About this task
Leave the pictures in the listing below aside and reproduce exactly the lines starting with the one with "Investitionsabzugsbetrags bei" and going on through the one with "13:11, 26/07", both ends included.

Exercise materials
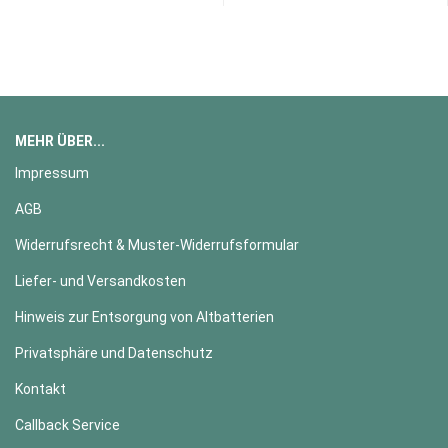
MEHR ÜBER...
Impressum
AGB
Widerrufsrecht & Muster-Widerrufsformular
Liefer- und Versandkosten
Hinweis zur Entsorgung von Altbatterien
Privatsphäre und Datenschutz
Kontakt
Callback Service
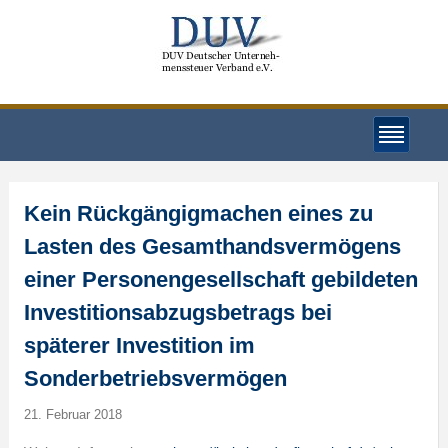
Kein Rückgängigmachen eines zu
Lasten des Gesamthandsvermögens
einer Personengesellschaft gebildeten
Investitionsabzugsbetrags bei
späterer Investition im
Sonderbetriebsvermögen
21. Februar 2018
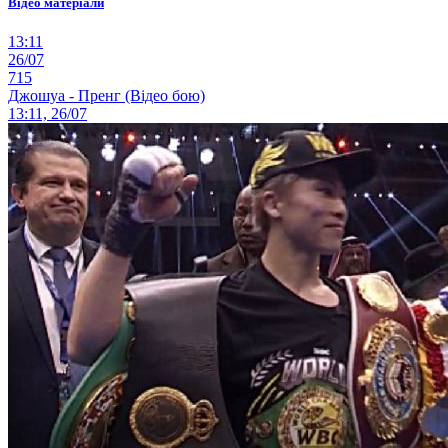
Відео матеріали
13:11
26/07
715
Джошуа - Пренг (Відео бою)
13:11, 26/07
==
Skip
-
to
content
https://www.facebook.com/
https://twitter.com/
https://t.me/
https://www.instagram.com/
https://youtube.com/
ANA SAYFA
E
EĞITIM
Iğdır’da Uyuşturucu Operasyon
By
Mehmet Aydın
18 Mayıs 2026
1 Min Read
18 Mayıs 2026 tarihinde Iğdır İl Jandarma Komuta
--
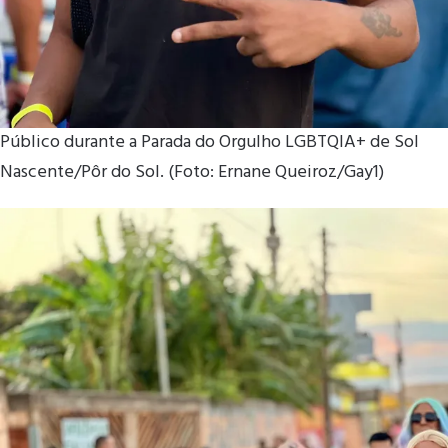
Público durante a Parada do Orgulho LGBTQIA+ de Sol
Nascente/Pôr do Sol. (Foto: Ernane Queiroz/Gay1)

Answer area
Investitionsabzugsbetrags bei
späterer Investition im
Sonderbetriebsvermögen
21. Februar 2018
Відео матеріали
13:11
26/07
715
Джошуа - Пренг (Відео бою)
13:11, 26/07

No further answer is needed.